*** Opening Supplied data ***

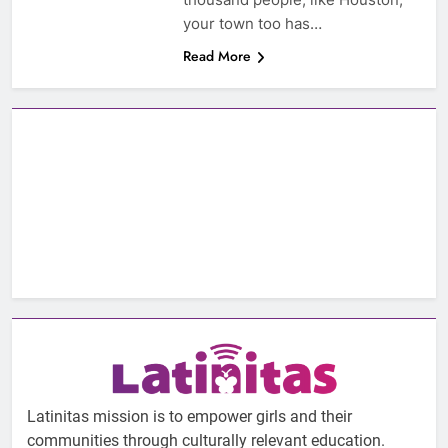
your town too has…
Read More
Latinitas mission is to empower girls and their
communities through culturally relevant education.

*** Closing Supplied data ***

== Goal of the exercise ==
Copy out every line of the data above, taking care to leave the pictures out.

== Your solution ==
your town too has…
Read More
Latinitas mission is to empower girls and their
communities through culturally relevant education.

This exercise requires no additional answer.